Life change when Muscular Dystrophy progressed

Greetings, my name is Mark, and I live in California.  I was born with a form of muscular dystrophy called Rigid Spine Syndrome. I was fortunate that the slow progression of my disease still allowed me to be very active while growing up. Being able to travel to different countries and many parts of the United States helped give me a better sense of the world. In 1996, my disease had progressed to where I needed to start using a wheelchair and breathe on a ventilator. I went from living the high life to living with my parents and being dependent on others to help take care of me. Yet, this life change brought me closer to my family and friends.


Photography is something I’ve enjoyed for many years. I bought my first camera at the age of nine when we were living in England. Because I have very weak arms, I put together a wheelchair camera tripod which holds the camera for me. It’s one of the best way for me to express myself, plus, a way to showcase the beauty of nature that I can share with others.
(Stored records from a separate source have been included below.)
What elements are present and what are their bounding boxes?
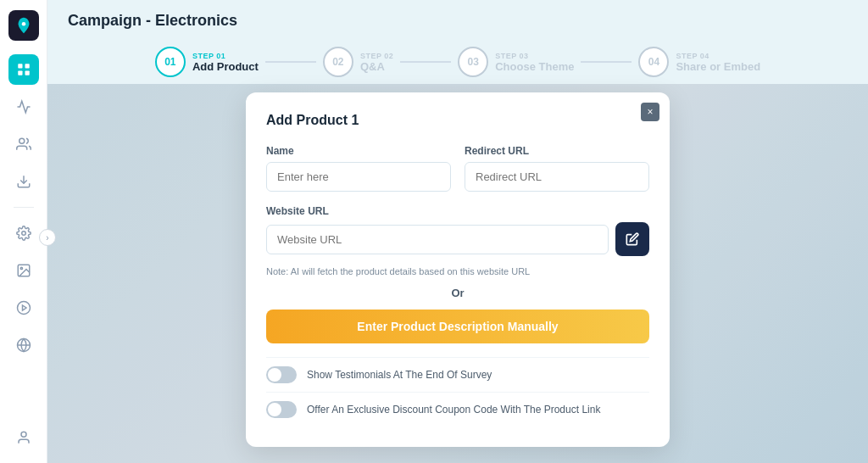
manual-description-button[interactable]: Enter Product Description Manually <box>266 310 649 343</box>
sidebar-item-play[interactable] <box>8 293 39 323</box>
testimonials-toggle[interactable] <box>266 366 297 383</box>
modal-title: Add Product 1 <box>266 113 649 128</box>
toggle-row-testimonials: Show Testimonials At The End Of Survey <box>266 357 649 392</box>
sidebar-divider <box>14 207 34 208</box>
step-1: 01 STEP 01 Add Product <box>155 47 259 77</box>
form-row-name-url: Name Redirect URL <box>266 145 649 192</box>
step-4: 04 STEP 04 Share or Embed <box>638 47 760 77</box>
step-3-circle: 03 <box>458 47 488 77</box>
content-area: × Add Product 1 Name Redirect URL <box>47 84 868 463</box>
form-group-name: Name <box>266 145 451 192</box>
step-1-circle: 01 <box>155 47 186 77</box>
website-url-label: Website URL <box>266 205 649 217</box>
step-1-name: Add Product <box>192 60 259 73</box>
step-2-label: STEP 02 <box>360 52 393 60</box>
form-group-redirect: Redirect URL <box>465 145 649 192</box>
page-title: Campaign - Electronics <box>68 12 237 29</box>
svg-rect-3 <box>18 71 22 75</box>
add-product-modal: × Add Product 1 Name Redirect URL <box>246 92 670 447</box>
discount-toggle[interactable] <box>266 401 297 418</box>
website-url-input[interactable] <box>266 225 609 254</box>
svg-marker-11 <box>22 305 26 310</box>
form-group-website: Website URL <box>266 205 649 261</box>
sidebar-item-image[interactable] <box>8 255 39 286</box>
step-4-label: STEP 04 <box>676 52 760 60</box>
toggle-row-discount: Offer An Exclusive Discount Coupon Code … <box>266 392 649 427</box>
step-3-info: STEP 03 Choose Theme <box>495 52 574 73</box>
fetch-button[interactable] <box>615 222 649 256</box>
svg-point-7 <box>21 232 25 236</box>
or-divider: Or <box>266 287 649 299</box>
main-content: Campaign - Electronics 01 STEP 01 Add Pr… <box>47 0 868 463</box>
sidebar-item-user[interactable] <box>8 422 39 453</box>
step-connector-3 <box>581 61 632 63</box>
sidebar-item-globe[interactable] <box>8 330 39 360</box>
redirect-url-label: Redirect URL <box>465 145 649 157</box>
step-connector-2 <box>400 61 451 63</box>
step-1-info: STEP 01 Add Product <box>192 52 259 73</box>
sidebar-item-grid[interactable] <box>8 54 39 85</box>
note-text: Note: AI will fetch the product details … <box>266 266 649 276</box>
svg-point-9 <box>20 267 22 269</box>
svg-point-0 <box>21 22 25 26</box>
svg-rect-4 <box>25 71 29 75</box>
sidebar-item-users[interactable] <box>8 129 39 159</box>
step-2: 02 STEP 02 Q&A <box>323 47 393 77</box>
svg-point-14 <box>21 432 26 437</box>
step-4-info: STEP 04 Share or Embed <box>676 52 760 73</box>
name-input[interactable] <box>266 162 451 192</box>
step-connector-1 <box>265 61 316 63</box>
app-logo <box>8 10 39 41</box>
sidebar-item-activity[interactable] <box>8 92 39 122</box>
sidebar-expand-chevron[interactable]: › <box>39 229 56 246</box>
step-3-name: Choose Theme <box>495 60 574 73</box>
svg-point-10 <box>17 302 30 315</box>
step-2-info: STEP 02 Q&A <box>360 52 393 73</box>
steps-bar: 01 STEP 01 Add Product 02 STEP 02 Q&A 03… <box>47 36 868 84</box>
name-label: Name <box>266 145 451 157</box>
step-2-circle: 02 <box>323 47 353 77</box>
sidebar-item-download[interactable] <box>8 166 39 197</box>
website-url-row <box>266 222 649 256</box>
redirect-url-input[interactable] <box>465 162 649 192</box>
step-1-label: STEP 01 <box>192 52 259 60</box>
modal-close-button[interactable]: × <box>641 103 659 121</box>
modal-overlay: × Add Product 1 Name Redirect URL <box>47 84 868 463</box>
testimonials-toggle-label: Show Testimonials At The End Of Survey <box>307 369 492 381</box>
step-3-label: STEP 03 <box>495 52 574 60</box>
sidebar-item-settings[interactable] <box>8 218 39 248</box>
step-2-name: Q&A <box>360 60 393 73</box>
svg-point-5 <box>19 138 24 143</box>
header: Campaign - Electronics <box>47 0 868 36</box>
svg-rect-2 <box>25 64 29 68</box>
step-3: 03 STEP 03 Choose Theme <box>458 47 574 77</box>
step-4-circle: 04 <box>638 47 669 77</box>
svg-rect-1 <box>18 64 22 68</box>
step-4-name: Share or Embed <box>676 60 760 73</box>
discount-toggle-label: Offer An Exclusive Discount Coupon Code … <box>307 404 600 416</box>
Sharing Park and Trail reviews

Being a nature lover, hiking on a trail is how I maintain an overall sense of peace and happiness, and I’m fortunate that there are hundreds of trails in the San Francisco Bay Area, some of which are wheelchair accessible. One day I could be hiking amongst majestic redwoods while on another day I could be hiking a trail that overlooks the ocean, giving me a chance to spot whales. But, in all my years of hiking, I’ve rarely seen another fellow wheelchair user on a trail. One reason for this may be that at the time there wasn’t much available information about accessible trails. That’s why back in 2010 I started my “Adventures from a Wheelchair” blog so that I could share videos and reviews of parks and trails I had visited.

Making Parks More Accessible

During my adventures, I noticed that some parks weren’t that accessible, like a soap dispenser in a restroom being out of reach for someone in a wheelchair. From speaking to those in charge of parks I learned that most of the time they were unaware of any accessibility issues. That’s why in 2015 I started volunteering for Santa Clara County Parks as an ADA (Americans with Disability Act) consultant.

What I'm Grateful For

I also like to find trails that aren’t listed as wheelchair accessible, usually because they don’t meet ADA Standards. Some of these dirt trails are rugged and challenging but it brings out that inner adventurer inside me. Having the ability and freedom to venture out for a hike, watch an ocean sunset, or even cruise around in a shopping mall, is something I’m very grateful for.